"I prefer not even to try," his wife said fervently.

"She has survived, Maisie," he reminded her, "with her pride and her courage intact. And her sweetness too—she seems not to have been embittered. Despite everything there still appears to be more than a touch of innocence about her."

"What will he do when she arrives?" she asked as they began to walk back to their hotel for breakfast. "Oh dear, he really ought to have been warned."

***

Newbury Abbey, the country seat and principal estate of the Earl of Kilbourne in Dorsetshire, was an imposing mansion in a large, carefully tended park that included a secluded, fern-laden valley and a private golden beach. Beyond the gates of the park, Upper Newbury was a picturesque village of thatched, whitewashed houses clustered about a green with the tall-spired Church of All Souls and an inn with its taproom belowstairs and its assembly room and guest rooms abovestairs. The village of Lower Newbury, a fishing community built about the sheltered cove on which fishing boats bobbed at rest when not in use, was connected to the upper village by a steep lane, lined with houses and a few shops.
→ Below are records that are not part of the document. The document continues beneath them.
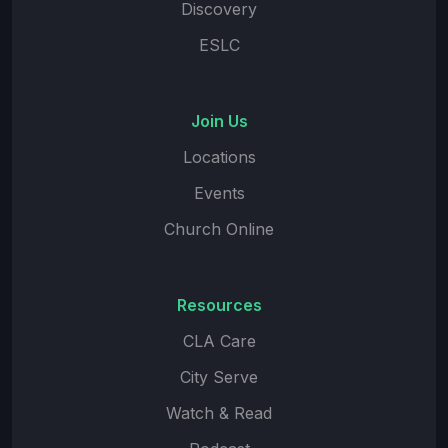
Discovery
ESLC
Join Us
Locations
Events
Church Online
Resources
CLA Care
City Serve
Watch & Read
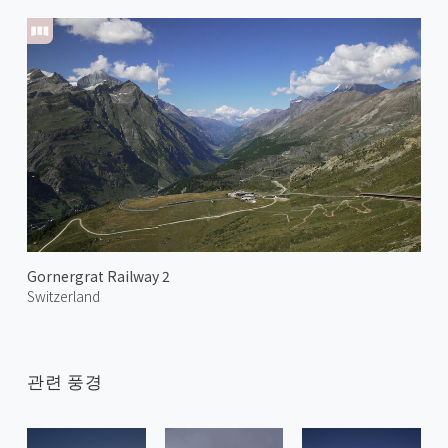
Gornergrat Railway 2
Switzerland
관련 풍경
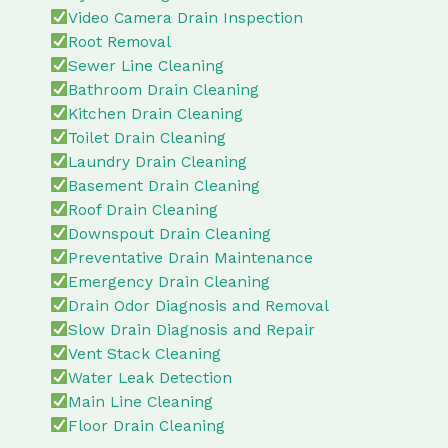
Video Camera Drain Inspection
Root Removal
Sewer Line Cleaning
Bathroom Drain Cleaning
Kitchen Drain Cleaning
Toilet Drain Cleaning
Laundry Drain Cleaning
Basement Drain Cleaning
Roof Drain Cleaning
Downspout Drain Cleaning
Preventative Drain Maintenance
Emergency Drain Cleaning
Drain Odor Diagnosis and Removal
Slow Drain Diagnosis and Repair
Vent Stack Cleaning
Water Leak Detection
Main Line Cleaning
Floor Drain Cleaning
The inhabitants of both villages and the surrounding countryside were, on the whole, content with the quiet obscurity of their lives. But, when all was said and done, they were only human. They liked a spot of excitement as well as the next man or woman. Newbury Abbey supplied it on occasion.

The last grand spectacle had been the funeral of the old earl more than a year before. The new earl, his son, had been in Portugal at the time with Lord Wellington's armies and had been unable to return in time for the somber event.